Background Myxoid liposarcoma accounts for 40% of all liposarco mas and occurs most commonly in the extremities. In about 95% Colorectal cancer of cases, myxoid liposarcoma is cytogen etically characterized Inhibitors,Modulators,Libraries by t, creating a chimerical FUS DDIT3 gene which has been thought to play a pivotal role in its tumourigenesis. The cor nerstone of curative treatment for myxoid liposarcoma is surgery with an overall 10 years survival of 80%. Prog nosis is mainly determined by the percentage of round cell component of the tumor. Myxoid liposarcoma with more than 5% round cell component are defined as high grade and prone to metastasis. Treatment options for patients with inoperable or metastatic dis ease are relatively poor, though trials with new drugs reveal good perspectives for the future.

Therefore, clinical trials to test and validate new treatment options for liposarcoma Inhibitors,Modulators,Libraries subtypes are necessary. Nowadays, adjuvant chemother apy of liposarcoma patients is limited with only ifosfamide and anthracyclins showing 20 40% response rates in untreated patients. Trabectedin is a novel chemotherapeutic agent derived from the marine tunicate Ecteinascidia turbinate. By binding to the DNA minor groove, ET 743 forms covalent adducts with the N2 position of guanine through its car binolamine moiety. As a result, the minor groove bends toward the major groove. The cytotoxic activity of ET 743 is largely Inhibitors,Modulators,Libraries based on its interaction with nucleoside excision repair machinery, as well as through the induc tion of double strand breaks.

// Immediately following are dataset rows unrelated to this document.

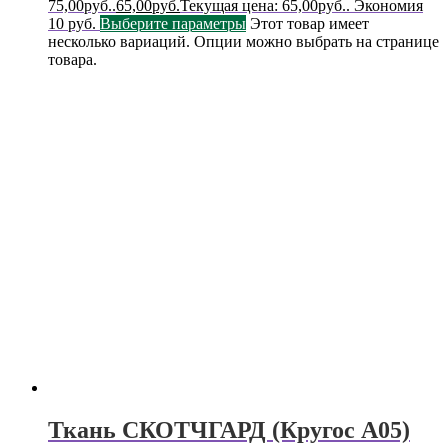
75,00руб..
65,00
руб.
Текущая цена: 65,00руб..
Экономия
10 руб.
Выберите параметры
Этот товар имеет
несколько вариаций. Опции можно выбрать на странице
товара.
Ткань СКОТЧГАРД (Кругос А05)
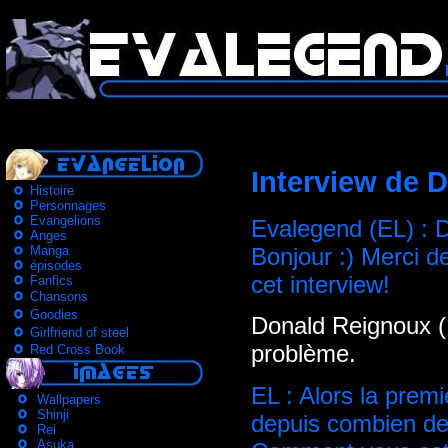
Interview de 
Histoire
Personnages
Evangelions
Evalegend (EL) : 
Anges
Manga
Bonjour :) Merci d
épisodes
cet interview!
Fanfics
Chansons
Goodies
Donald Reignoux (
Girlfriend of steel
problème.
Red Cross Book
EL : Alors la premi
Wallpapers
Shinji
depuis combien d
Rei
Asuka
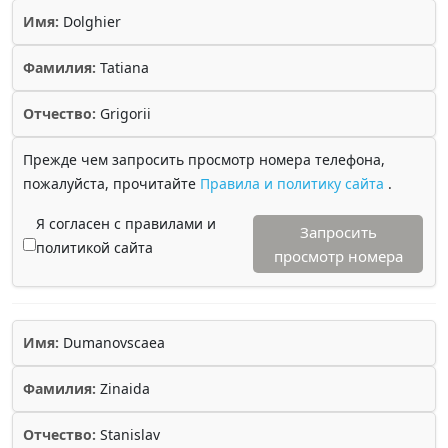
Имя:
Dolghier
Фамилия:
Tatiana
Отчество:
Grigorii
Прежде чем запросить просмотр номера телефона,
пожалуйста, прочитайте
Правила и политику сайта
.
Я согласен с правилами и
Запросить
политикой сайта
просмотр номера
Имя:
Dumanovscaea
Фамилия:
Zinaida
Отчество:
Stanislav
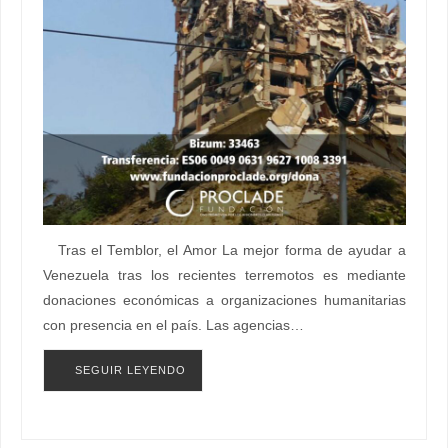
Tras el Temblor, el Amor La mejor forma de ayudar a
Venezuela tras los recientes terremotos es mediante
donaciones económicas a organizaciones humanitarias
con presencia en el país. Las agencias…
SEGUIR LEYENDO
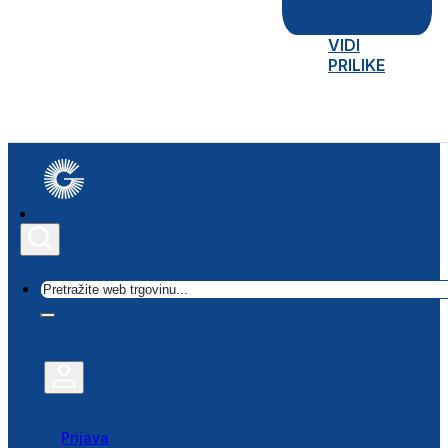
VIDI
PRILIKE
Traži
Prijava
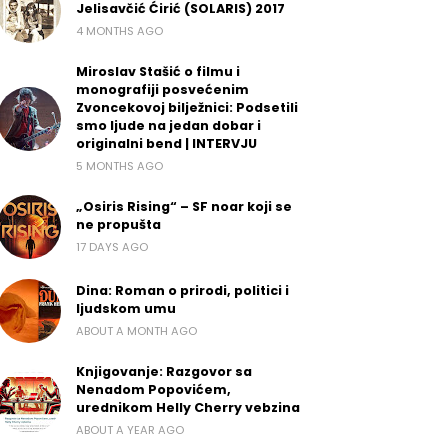
Jelisavčić Ćirić (SOLARIS) 2017
4 MONTHS AGO
Miroslav Stašić o filmu i
monografiji posvećenim
Zvoncekovoj bilježnici: Podsetili
smo ljude na jedan dobar i
originalni bend | INTERVJU
5 MONTHS AGO
„Osiris Rising“ – SF noar koji se
ne propušta
17 DAYS AGO
Dina: Roman o prirodi, politici i
ljudskom umu
ABOUT A MONTH AGO
Knjigovanje: Razgovor sa
Nenadom Popovićem,
urednikom Helly Cherry vebzina
ABOUT A YEAR AGO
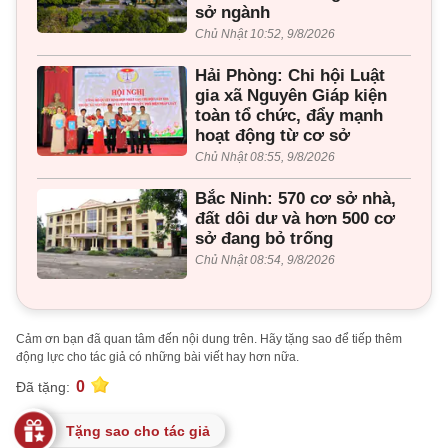
sở ngành
Chủ Nhật 10:52, 9/8/2026
Hải Phòng: Chi hội Luật
gia xã Nguyên Giáp kiện
toàn tổ chức, đẩy mạnh
hoạt động từ cơ sở
Chủ Nhật 08:55, 9/8/2026
Bắc Ninh: 570 cơ sở nhà,
đất dôi dư và hơn 500 cơ
sở đang bỏ trống
Chủ Nhật 08:54, 9/8/2026
Cảm ơn bạn đã quan tâm đến nội dung trên. Hãy tặng sao để tiếp thêm
động lực cho tác giả có những bài viết hay hơn nữa.
0
Đã tặng:
Tặng sao cho tác giả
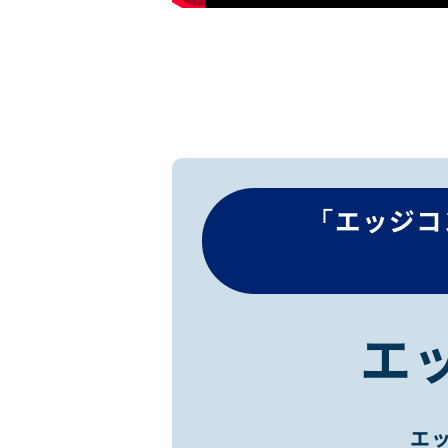
「エッジコ
エ
エ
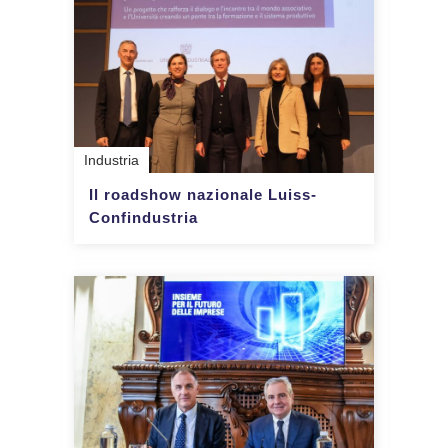
Industria
Il roadshow nazionale Luiss-
Confindustria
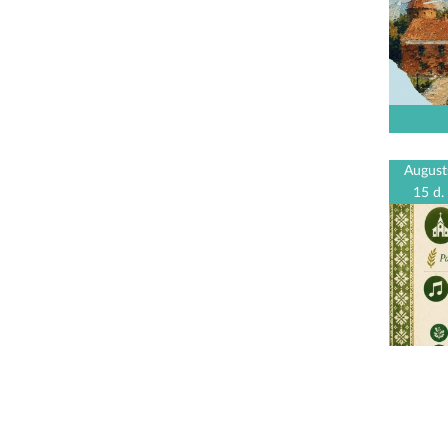
August
15 d.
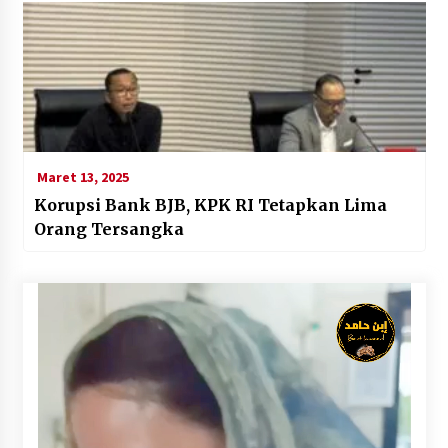
Maret 13, 2025
Korupsi Bank BJB, KPK RI Tetapkan Lima
Orang Tersangka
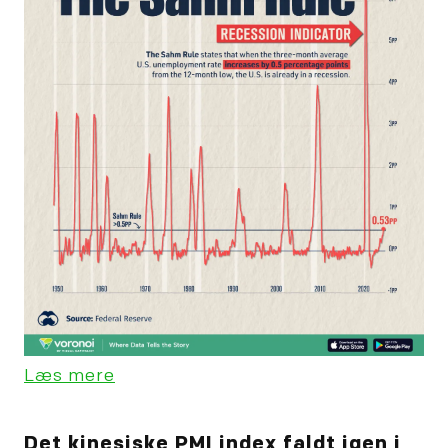
Læs mere
Det kinesiske PMI index faldt igen i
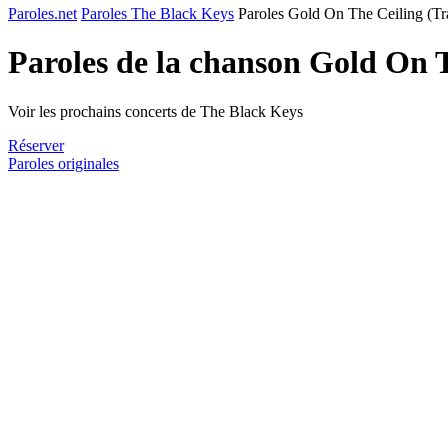
Paroles.net
Paroles The Black Keys
Paroles Gold On The Ceiling (Tr
Paroles de la chanson Gold On 
Voir les prochains concerts de The Black Keys
Réserver
Paroles originales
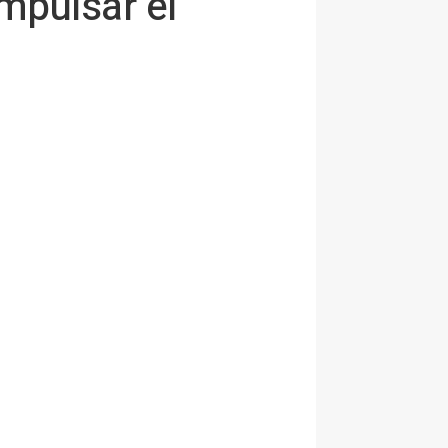
mpulsar el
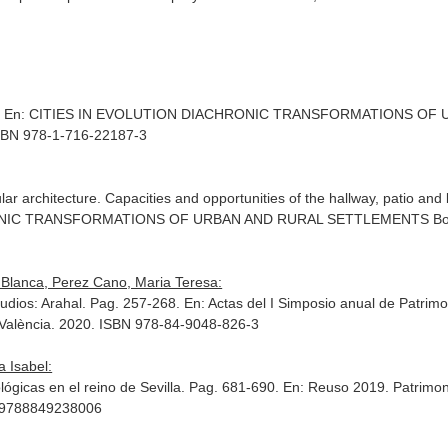
.
En: CITIES IN EVOLUTION DIACHRONIC TRANSFORMATIONS OF 
SBN 978-1-716-22187-3
 architecture. Capacities and opportunities of the hallway, patio and
ONIC TRANSFORMATIONS OF URBAN AND RURAL SETTLEMENTS Book 
 Blanca, Perez Cano, Maria Teresa:
tudios: Arahal. Pag. 257-268.
En: Actas del I Simposio anual de Patri
de València. 2020. ISBN 978-84-9048-826-3
 Isabel:
lógicas en el reino de Sevilla. Pag. 681-690.
En: Reuso 2019. Patrimoni
N 9788849238006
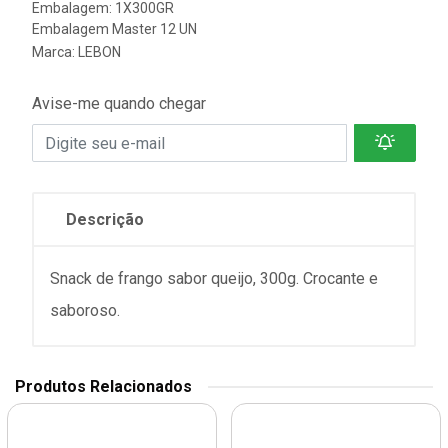
Embalagem: 1X300GR
Embalagem Master 12 UN
Marca:
LEBON
Avise-me quando chegar
Descrição
Snack de frango sabor queijo, 300g. Crocante e
saboroso.
Produtos Relacionados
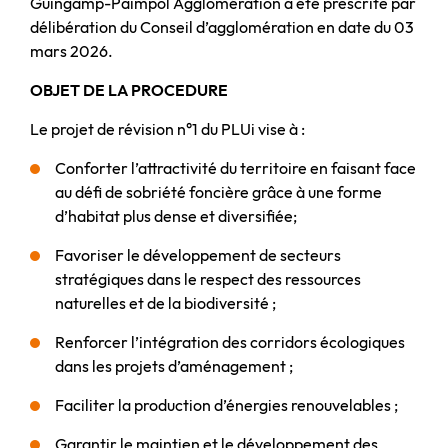
Guingamp-Paimpol Agglomération a été prescrite par
délibération du Conseil d’agglomération en date du 03
mars 2026.
OBJET DE LA PROCEDURE
Le projet de révision n°1 du PLUi vise à :
Conforter l’attractivité du territoire en faisant face
au défi de sobriété foncière grâce à une forme
d’habitat plus dense et diversifiée;
Favoriser le développement de secteurs
stratégiques dans le respect des ressources
naturelles et de la biodiversité ;
Renforcer l’intégration des corridors écologiques
dans les projets d’aménagement ;
Faciliter la production d’énergies renouvelables ;
Garantir le maintien et le développement des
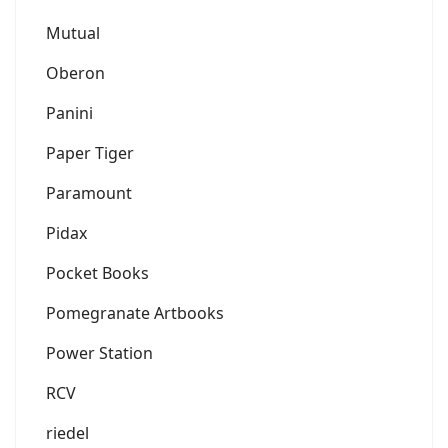
Mutual
Oberon
Panini
Paper Tiger
Paramount
Pidax
Pocket Books
Pomegranate Artbooks
Power Station
RCV
riedel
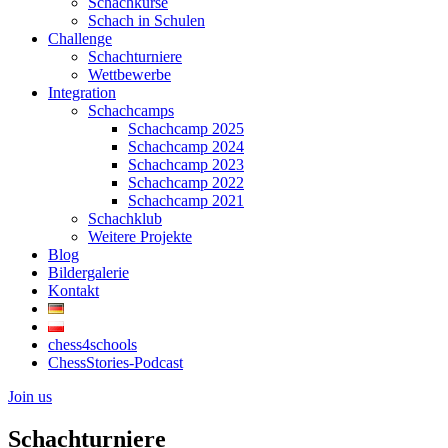
Schachkurse
Schach in Schulen
Challenge
Schachturniere
Wettbewerbe
Integration
Schachcamps
Schachcamp 2025
Schachcamp 2024
Schachcamp 2023
Schachcamp 2022
Schachcamp 2021
Schachklub
Weitere Projekte
Blog
Bildergalerie
Kontakt
chess4schools
ChessStories-Podcast
Join us
Schachturniere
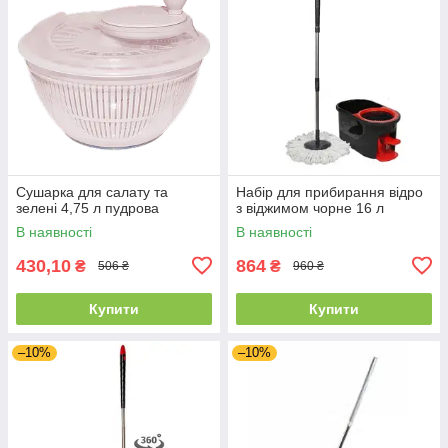
Сушарка для салату та
Набір для прибирання відро
зелені 4,75 л пудрова
з віджимом чорне 16 л
В наявності
В наявності
430,10
864
₴
₴
506 ₴
960 ₴
Купити
Купити
–10%
–10%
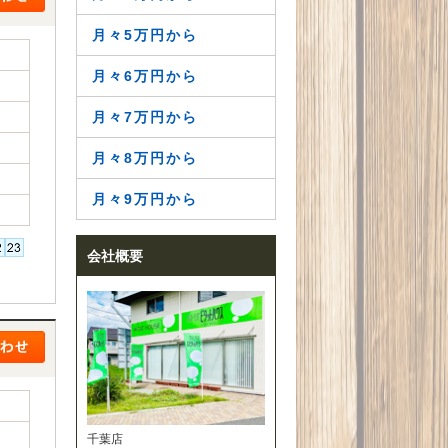
月々5万円から
月々6万円から
月々7万円から
月々8万円から
月々9万円から
会社概要
千葉店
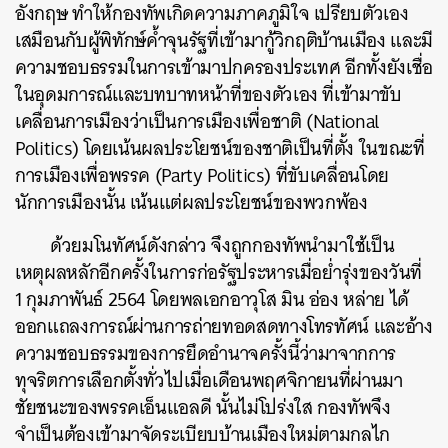
อังกฤษ ทำให้กองทัพเกิดความภาคภูมิใจ เปรียบตัวเอง
เสมือนกับผู้พิทักษ์ค้ำจุนรัฐที่เข้ามากู้วิกฤติบ้านเมือง และมี
ความชอบธรรมในการเข้ามาปกครองประเทศ อีกทั้งยังเชื่อ
ในอุดมการณ์และบทบาทหน้าที่ของตัวเอง ที่เข้ามาขับ
เคลื่อนการเมืองว่าเป็นการเมืองเพื่อชาติ (National
Politics) โดยเน้นผลประโยชน์ของชาติเป็นที่ตั้ง ในขณะที่
การเมืองเพื่อพรรค (Party Politics) ที่ขับเคลื่อนโดย
นักการเมืองนั้น เน้นแต่ผลประโยชน์ของพวกพ้อง
ด้วยมโนทัศน์ดังกล่าว จึงถูกกองทัพนำมาใช้เป็น
เหตุผลหลักอีกครั้งในการก่อรัฐประหารเมื่อย่ำรุ่งของวันที่
1 กุมภาพันธ์ 2564 โดยพลเอกอาวุโส
มิน อ่อง หล่าย ได้
ออกแถลงการณ์ผ่านการถ่ายทอดสดทางโทรทัศน์ และอ้าง
ความชอบธรรมของการยึดอำนาจครั้งนี้ว่ามาจากการ
ทุจริตการเลือกตั้งทั่วไปเมื่อเดือนพฤศจิกายนที่ผ่านมา
ชัยชนะของพรรคเอ็นแอลดี นั้นไม่โปร่งใส กองทัพจึง
จำเป็นต้องเข้ามาจัดระเบียบบ้านเมืองใหม่ตามกลไก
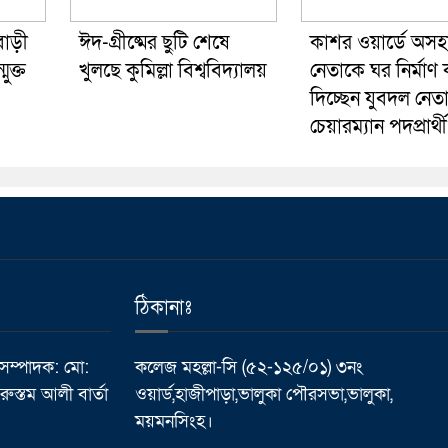
বাড়ী
ঈদ-গ্রীষ্মের ছুটি শেষে
কাশর ওয়ার্ডে অসহ
ুক্ত
খুলছে কুমিল্লা বিশ্ববিদ্যালয়
নেতাকে ঘর নির্মাণ
দিচ্ছেন যুবদল নেত
চেয়ারম্যান পদপ্রার্থ
ঠিকানাঃ
 সম্পাদক: মো:
কলেজ মহল্লা-সি (৫২-১২৫/০১) ৩নং
ুস্তম আলী বার্তা
ওয়ার্ড,হাজীপাড়া,ভালুকা পৌরসভা,ভালুকা,
ময়মনসিংহ।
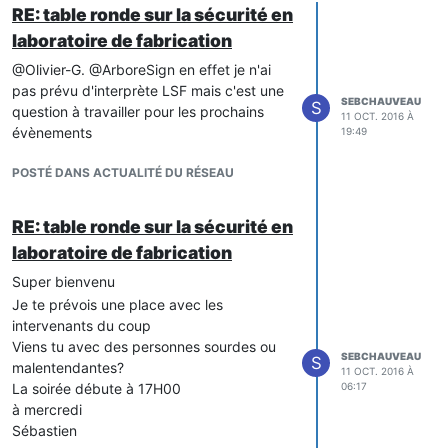
RE: table ronde sur la sécurité en
laboratoire de fabrication
@Olivier-G. @ArboreSign en effet je n'ai
pas prévu d'interprète LSF mais c'est une
SEBCHAUVEAU
S
question à travailler pour les prochains
11 OCT. 2016 À
évènements
19:49
POSTÉ DANS ACTUALITÉ DU RÉSEAU
RE: table ronde sur la sécurité en
laboratoire de fabrication
Super bienvenu
Je te prévois une place avec les
intervenants du coup
Viens tu avec des personnes sourdes ou
SEBCHAUVEAU
S
malentendantes?
11 OCT. 2016 À
La soirée débute à 17H00
06:17
à mercredi
Sébastien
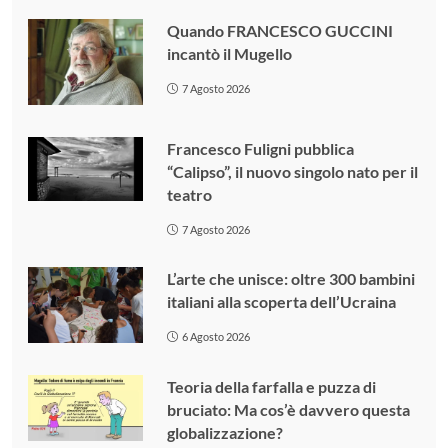
Quando FRANCESCO GUCCINI
incantò il Mugello
7 Agosto 2026
Francesco Fuligni pubblica
“Calipso”, il nuovo singolo nato per il
teatro
7 Agosto 2026
L’arte che unisce: oltre 300 bambini
italiani alla scoperta dell’Ucraina
6 Agosto 2026
Teoria della farfalla e puzza di
bruciato: Ma cos’è davvero questa
globalizzazione?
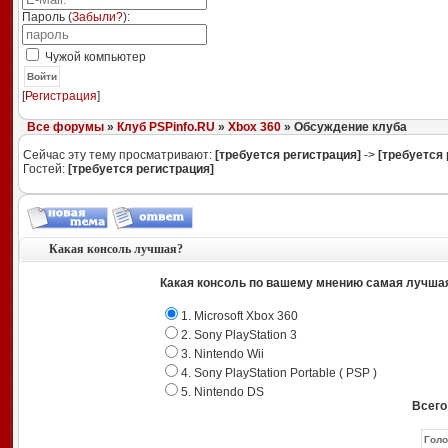
Пароль (
Забыли?
):
Чужой компьютер
Войти
[
Регистрация
]
Все форумы
»
Клуб PSPinfo.RU
»
Xbox 360
» Обсуждение клуба
Сейчас эту тему просматривают:
[требуется регистрация]
->
[требуется 
Гостей:
[требуется регистрация]
Какая консоль лучшая?
Какая консоль по вашему мнению самая лучша
1. Microsoft Xbox 360
2. Sony PlayStation 3
3. Nintendo Wii
4. Sony PlayStation Portable ( PSP )
5. Nintendo DS
Всего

Phase I and II stu dies showed promising results in myxoid liposarcoma Inhibitors,Modulators,Libraries patients with advanced Inhibitors,Modulators,Libraries disease though recent studies reported an increasing number of side effects. During the last years, tumor specific targeted therapy has shown to be effective in many cancers, including sarcomas. Especially kinase inhibitors are an emerging class of small molecule inhibitors that target unique kinase conformational forms and binding sites. Notable advantages are higher specificity and generally more manageable and reversible side effects. This necessitates the study of separate soft tissue tumour entities. In the present study, we explored the acti vated pathways in myxoid liposarcoma cells using kinome profiling to find new treatment possibilities. Kinases phosphorylate tyrosine, threonine or serine resi dues on proteins, thereby serving as a switch to activate pathways involved in cell cycle, cell survival and differentiation. Moreover, kinases are selleck U0126 promising targets for anti cancer therapy as they do not require new pro tein synthesis, therefore act rapidly and are also promis ing in slow cycling tumors. Data on activated pathways in myxoid liposarcoma are sparse.